I would always go back to a screwball comedy, like Bringing Up Baby, The Lady Eve or Ball Of Fire. I love how witty and elegant the ’40s actors were.
A favourite voice
I have broad tastes. I love Martyn Bennett’s Grit album and Karine Polwart’s Fairest Floo’er record, and I really like what Gabriel Garzon-Montano, a Cuban/French/American musician, is doing. I heard him on 6 Music and looked him up.
A treasured book
Beyond Black by Hilary Mantel. She’s an extraordinary writer, which everyone knows now. I’ve always known how great she is, so when her books became so well-known and popular, I had that thought where I said, “She’s my writer, I knew she was brilliant long before you did.” She’s phenomenal.
The very first single
Vincent (Starry Starry Night) by Don McLean. I’ve always been a sucker for story songs and I was also intrigued by it because it was about an artist, someone whose work I could look at. There’s something melancholy and beautiful about it, and I still really enjoy it.
My boxset binge
I’ve been watching Shtisel on Netflix, which is brilliant. I can’t imagine the commissioning conversation, because it’s set in the world of Orthodox Jews in Jerusalem – it’s a family drama and there are no car chases and almost no physical contact. I feel for the characters like they’re members of my own family.
A play to remember
In the 1980s I saw a matinee of Orphans, an American play written by Lyle Kessler. Albert Finney was part of the cast of three and won awards. It was an extraordinary afternoon – one of the few times as a so-called grown-up where I left the theatre feeling that if I ran back inside, I would see them doing the next part of the story. As a child, the first show my parents took me to was Peter Pan at the King’s. I was enthralled by it and always wanted to be an actress – I suspect because I was exposed to the theatre from a young age.
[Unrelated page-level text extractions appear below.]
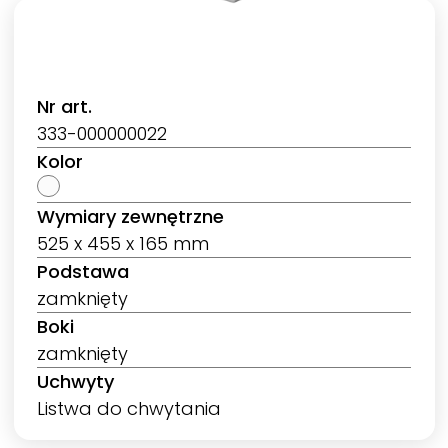
Nr art.
333-000000022
Kolor
Wymiary zewnętrzne
525 x 455 x 165 mm
Podstawa
zamknięty
Boki
zamknięty
Uchwyty
Listwa do chwytania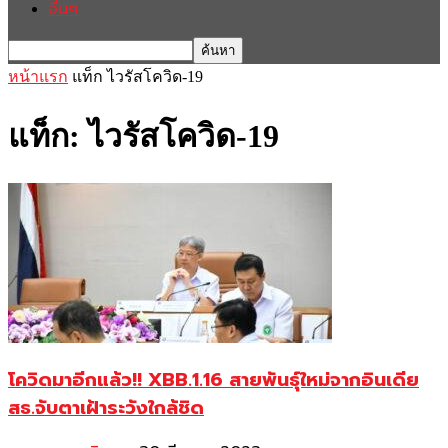
อื่นๆ
หน้าแรก
แท็ก
ไวรัสโควิด-19
แท็ก: ไวรัสโควิด-19
โควิดมาอีกแล้ว!! XBB.1.16 สายพันธุ์ใหม่จากอินเดีย
สธ.จับตาเฝ้าระวังใกล้ชิด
A fantasy dinner but who’s coming?
I’d never have a dinner party – it’s my idea of absolute hell. I can’t cook and can’t be bothered cooking. I remember Peter Capaldi talking to me about the mania for inviting people round for dinner, and he told me he wanted to say when invited, “No, we mustn’t. We must stay in our house, and you in yours”. I feel the exact same way. I’d love to go for a cup of tea with my sister Grainne, though. I’ve not seen her nearly as much as I usually do, and I miss spending time with her.